LocalHomeomorph evokes a "local homeomorphism": this is not what this means. Instead, this is a homeomorphism on an open set of the domain (extended to the whole space, by the junk value pattern). Hence, partial homeomorphism is more appropriate, and avoids confusion with IsLocallyHomeomorph.

A future PR will rename LocalEquiv to PartialEquiv.

Zulip discussion

Diff
@@ -5,7 +5,7 @@ Authors: Sébastien Gouëzel
 -/
 import Mathlib.Data.Bundle
 import Mathlib.Topology.Algebra.Order.Field
-import Mathlib.Topology.LocalHomeomorph
+import Mathlib.Topology.PartialHomeomorph
 
 #align_import topology.fiber_bundle.trivialization from "leanprover-community/mathlib"@"e473c3198bb41f68560cab68a0529c854b618833"
 
@@ -304,12 +304,12 @@ variable [TopologicalSpace Z] [TopologicalSpace (TotalSpace F E)]

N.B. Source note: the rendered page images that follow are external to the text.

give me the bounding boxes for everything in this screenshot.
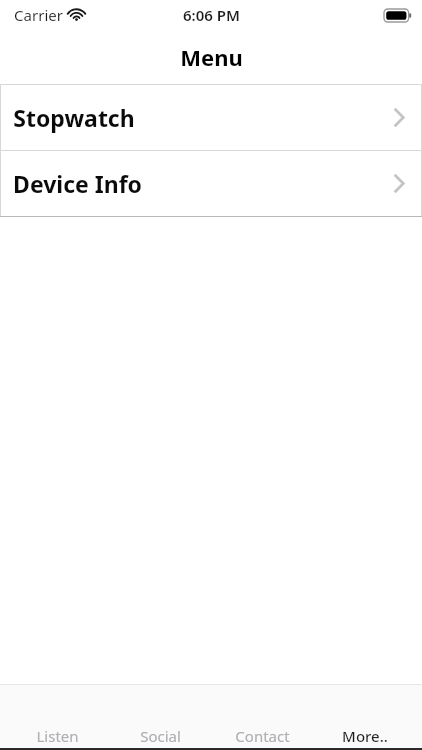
staticText: Stopwatch <box>13 102 135 133</box>
staticText: Listen <box>36 726 79 746</box>
staticText: Social <box>140 726 181 746</box>
staticText: 6:06 PM <box>183 5 240 25</box>
staticText: Contact <box>235 726 290 746</box>
staticText: Device Info <box>13 168 142 199</box>
button[interactable]: More.. <box>319 706 411 746</box>
button[interactable]: Contact <box>216 706 308 746</box>
staticText: Menu <box>180 42 243 72</box>
button[interactable]: Social <box>114 706 206 746</box>
button[interactable]: Stopwatch <box>0 85 422 150</box>
staticText: More.. <box>342 726 388 746</box>
button[interactable]: Device Info <box>0 151 422 216</box>
staticText: Carrier <box>14 5 63 25</box>
button[interactable]: Listen <box>11 706 103 746</box>
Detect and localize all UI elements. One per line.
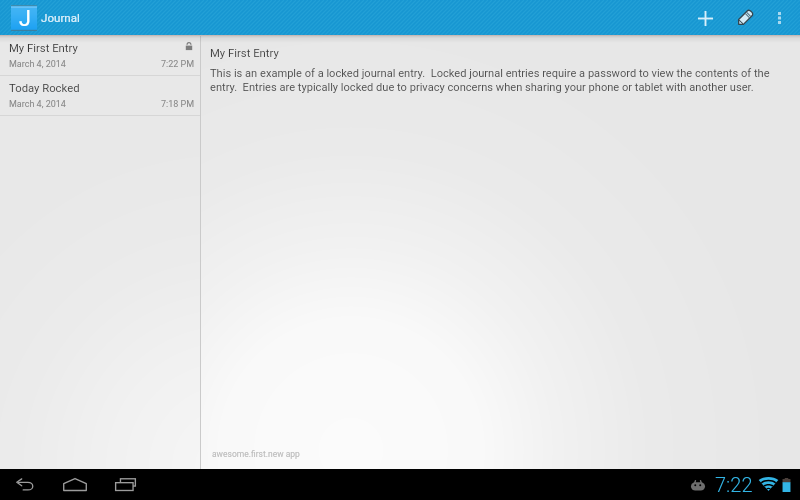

 sets of the form `proj ⁻¹' baseSet` and `baseSet × F`, acting trivially on the first coordinate.
 -/
 -- porting note: todo: was @[nolint has_nonempty_instance]

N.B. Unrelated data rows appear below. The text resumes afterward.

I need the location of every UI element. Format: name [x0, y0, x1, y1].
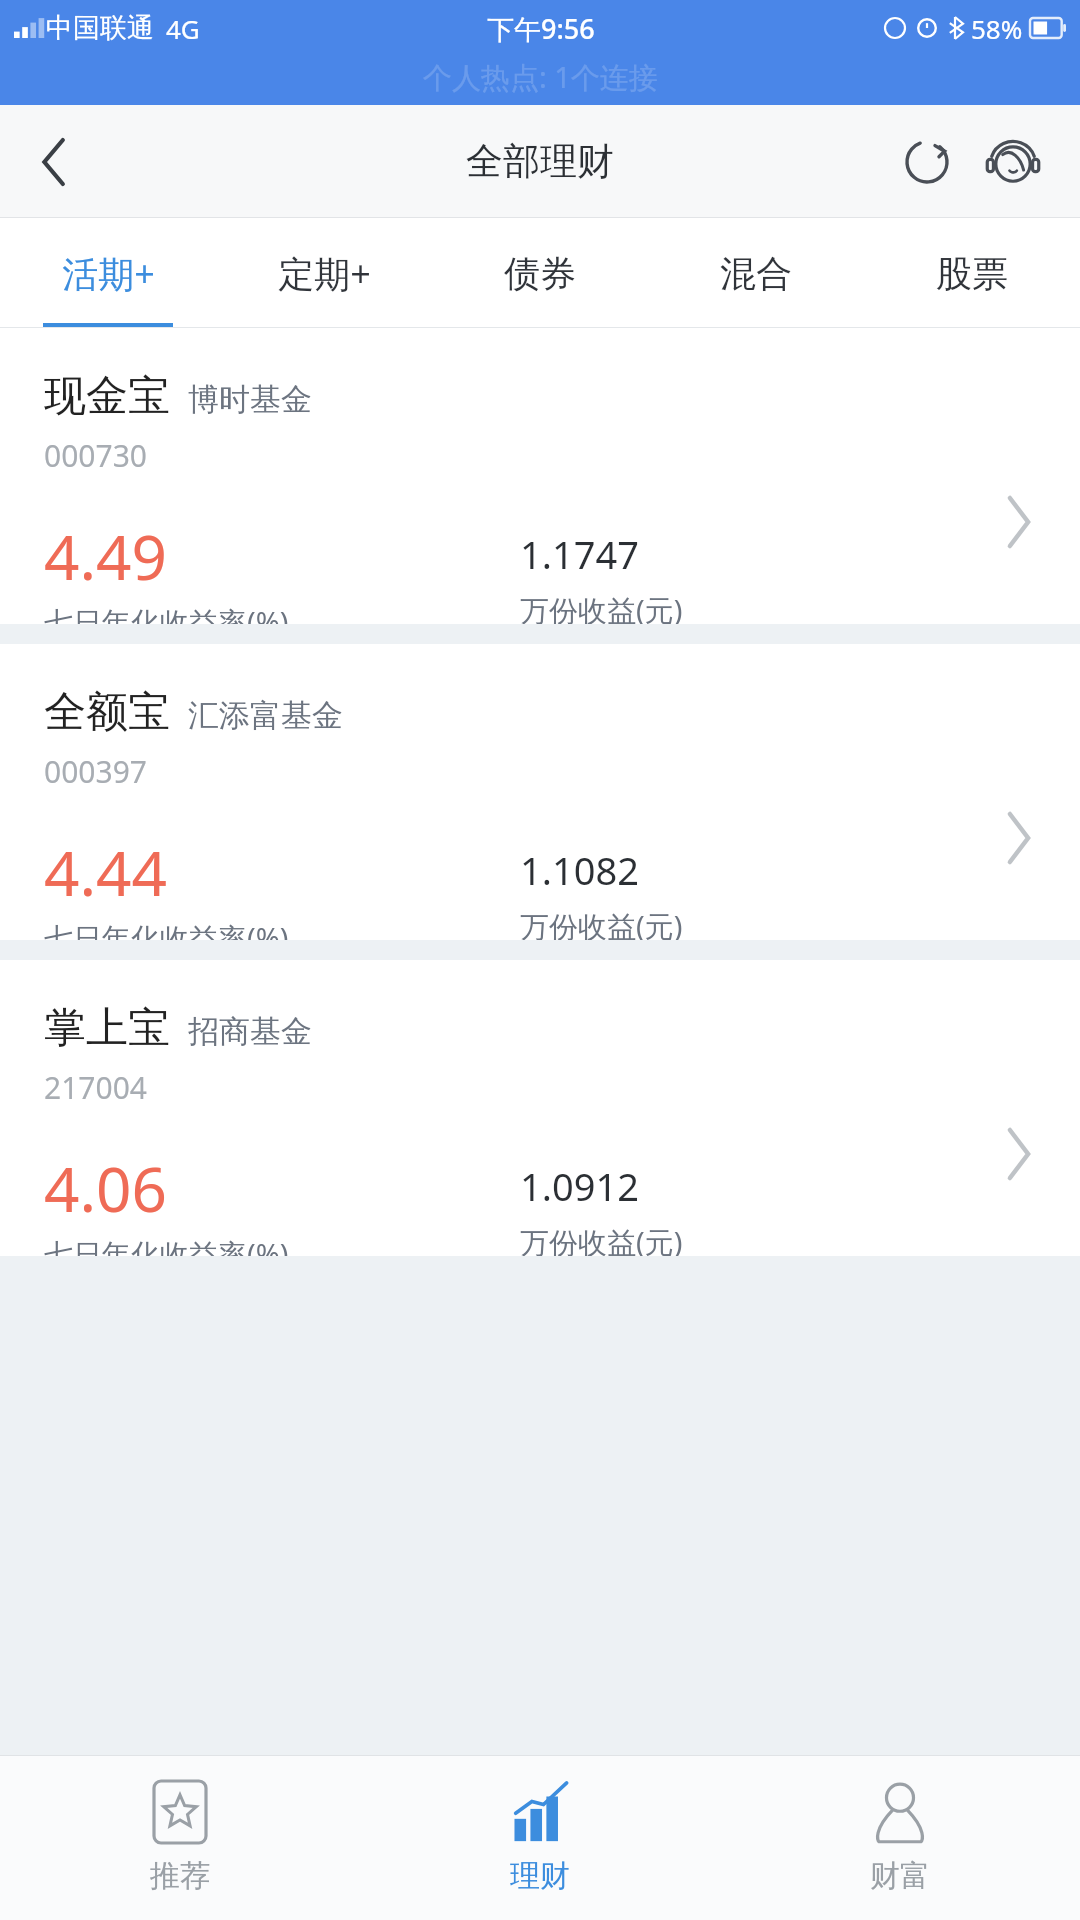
staticText: 全部理财: [466, 138, 614, 185]
button[interactable]: 混合: [648, 218, 864, 328]
button[interactable]: 财富: [720, 1756, 1080, 1920]
staticText: 4.49: [44, 514, 168, 598]
staticText: 债券: [504, 251, 576, 296]
staticText: 七日年化收益率(%): [44, 602, 289, 624]
staticText: 财富: [870, 1857, 930, 1895]
staticText: 现金宝: [44, 370, 170, 423]
staticText: 万份收益(元): [520, 590, 683, 624]
button[interactable]: 掌上宝: [0, 960, 1080, 1256]
button[interactable]: 理财: [360, 1756, 720, 1920]
staticText: 58%: [971, 11, 1023, 46]
staticText: 理财: [510, 1857, 570, 1895]
staticText: 4.06: [44, 1146, 168, 1230]
button[interactable]: 定期+: [216, 218, 432, 328]
staticText: 招商基金: [188, 1012, 312, 1051]
button[interactable]: 全额宝: [0, 644, 1080, 940]
button[interactable]: Refresh: [884, 119, 970, 205]
staticText: 定期+: [278, 249, 371, 298]
staticText: 股票: [936, 251, 1008, 296]
staticText: 万份收益(元): [520, 1222, 683, 1256]
button[interactable]: 推荐: [0, 1756, 360, 1920]
staticText: 博时基金: [188, 380, 312, 419]
staticText: 000730: [44, 435, 147, 476]
staticText: 个人热点: 1个连接: [423, 57, 658, 97]
staticText: 推荐: [150, 1857, 210, 1895]
staticText: 七日年化收益率(%): [44, 1234, 289, 1256]
staticText: 万份收益(元): [520, 906, 683, 940]
staticText: 4G: [166, 11, 200, 46]
staticText: 000397: [44, 751, 147, 792]
staticText: 混合: [720, 251, 792, 296]
staticText: 1.1082: [520, 844, 639, 896]
button[interactable]: 债券: [432, 218, 648, 328]
staticText: 活期+: [62, 249, 155, 298]
staticText: 下午9:56: [487, 10, 595, 47]
button[interactable]: Back: [0, 105, 110, 218]
button[interactable]: 现金宝: [0, 328, 1080, 624]
button[interactable]: Customer service: [970, 119, 1056, 205]
button[interactable]: 股票: [864, 218, 1080, 328]
staticText: 4.44: [44, 830, 168, 914]
staticText: 中国联通: [46, 11, 154, 45]
staticText: 七日年化收益率(%): [44, 918, 289, 940]
staticText: 全额宝: [44, 686, 170, 739]
staticText: 1.0912: [520, 1160, 639, 1212]
button[interactable]: 活期+: [0, 218, 216, 328]
staticText: 217004: [44, 1067, 147, 1108]
staticText: 掌上宝: [44, 1002, 170, 1055]
staticText: 汇添富基金: [188, 696, 343, 735]
staticText: 1.1747: [520, 528, 639, 580]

-structure Trivialization (proj : Z → B) extends LocalHomeomorph Z (B × F) where
+structure Trivialization (proj : Z → B) extends PartialHomeomorph Z (B × F) where
   baseSet : Set B
   open_baseSet : IsOpen baseSet
   source_eq : source = proj ⁻¹' baseSet
   target_eq : target = baseSet ×ˢ univ
-  proj_toFun : ∀ p ∈ source, (toLocalHomeomorph p).1 = proj p
+  proj_toFun : ∀ p ∈ source, (toPartialHomeomorph p).1 = proj p
 #align trivialization Trivialization
 
 namespace Trivialization
@@ -318,7 +318,7 @@ variable {F}
 variable (e : Trivialization F proj) {x : Z}
 
 @[ext]
-lemma ext' (e e' : Trivialization F proj) (h₁ : e.toLocalHomeomorph = e'.toLocalHomeomorph)
+lemma ext' (e e' : Trivialization F proj) (h₁ : e.toPartialHomeomorph = e'.toPartialHomeomorph)

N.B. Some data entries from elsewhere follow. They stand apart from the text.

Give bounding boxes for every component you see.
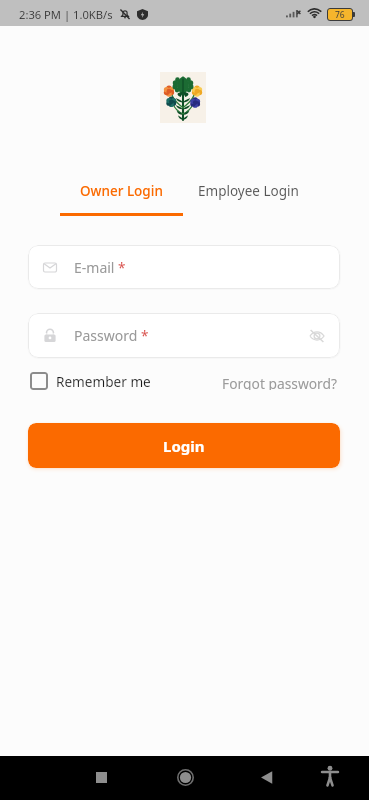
staticText: Login (163, 436, 205, 456)
staticText: Remember me (56, 372, 151, 391)
button[interactable]: Employee Login (184, 172, 369, 216)
staticText: Owner Login (80, 182, 163, 200)
button[interactable]: Login (28, 423, 340, 468)
button[interactable]: Password (28, 313, 340, 358)
button[interactable]: Owner Login (0, 172, 184, 216)
button[interactable]: E-mail (28, 245, 340, 289)
staticText: * (118, 259, 126, 277)
button[interactable]: Recents (83, 759, 119, 795)
staticText: Password (74, 326, 138, 345)
button[interactable]: Accessibility (312, 758, 348, 794)
staticText: 2:36 PM | 1.0KB/s (19, 7, 113, 22)
button[interactable]: Show password (306, 325, 328, 347)
button[interactable]: Home (167, 759, 203, 795)
staticText: Forgot password? (222, 374, 337, 390)
button[interactable]: Back (248, 759, 284, 795)
staticText: Employee Login (198, 182, 299, 200)
staticText: E-mail (74, 258, 115, 277)
button[interactable]: Remember me (25, 370, 156, 392)
button[interactable]: Forgot password? (218, 371, 341, 393)
staticText: 76 (335, 9, 345, 20)
staticText: * (141, 327, 149, 345)
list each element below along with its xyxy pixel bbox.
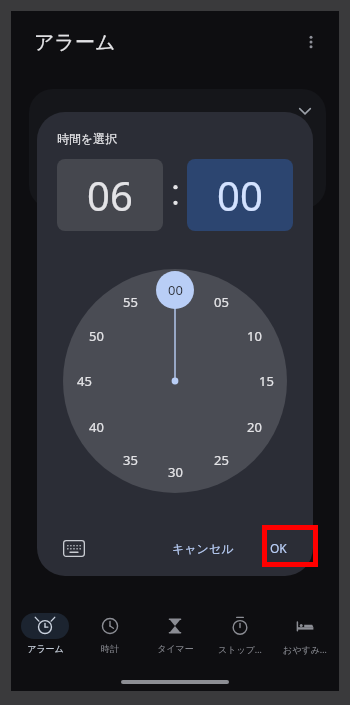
staticText: 時間を選択 [57,131,118,146]
staticText: アラーム [27,643,64,654]
staticText: タイマー [157,643,194,654]
staticText: 55 [123,293,138,311]
staticText: 35 [123,451,138,469]
staticText: キャンセル [172,541,234,556]
staticText: 15 [259,372,274,390]
button[interactable]: Expand [29,89,326,209]
staticText: 30 [168,463,183,481]
button[interactable]: アラーム [14,613,76,654]
staticText: 時計 [101,643,119,654]
staticText: 20 [247,418,262,436]
staticText: OK [270,540,287,556]
button[interactable]: 06 [57,159,163,231]
staticText: 50 [89,327,104,345]
button[interactable]: 00 [187,159,293,231]
staticText: 06 [87,168,133,222]
button[interactable]: More options [291,22,331,62]
staticText: 25 [214,451,229,469]
staticText: 40 [89,418,104,436]
button[interactable]: Switch to text input [59,533,89,563]
staticText: おやすみ… [283,643,327,655]
staticText: 45 [77,372,92,390]
button[interactable]: 00 [63,269,287,493]
staticText: アラーム [34,30,116,55]
staticText: ストップ… [218,643,262,655]
button[interactable]: タイマー [144,613,206,654]
button[interactable]: 時計 [79,613,141,654]
button[interactable]: キャンセル [160,533,246,564]
staticText: 00 [217,168,263,222]
button[interactable]: OK [252,532,305,564]
button[interactable]: ストップ… [209,613,271,655]
staticText: 05 [214,293,229,311]
other: Expand [292,98,318,124]
staticText: 00 [168,281,183,299]
staticText: 10 [247,327,262,345]
button[interactable]: おやすみ… [274,613,336,655]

     (h₂ : e.baseSet = e'.baseSet) : e = e' := by
   cases e; cases e'; congr
 #align trivialization.ext Trivialization.ext'
@@ -342,12 +342,12 @@ instance : Coe (Trivialization F proj) (Pretrivialization F proj) :=
 theorem toPretrivialization_injective :
     Function.Injective fun e : Trivialization F proj => e.toPretrivialization := fun e e' h => by
   ext1
-  exacts [LocalHomeomorph.toLocalEquiv_injective (congr_arg Pretrivialization.toLocalEquiv h),
+  exacts [PartialHomeomorph.toLocalEquiv_injective (congr_arg Pretrivialization.toLocalEquiv h),
     congr_arg Pretrivialization.baseSet h]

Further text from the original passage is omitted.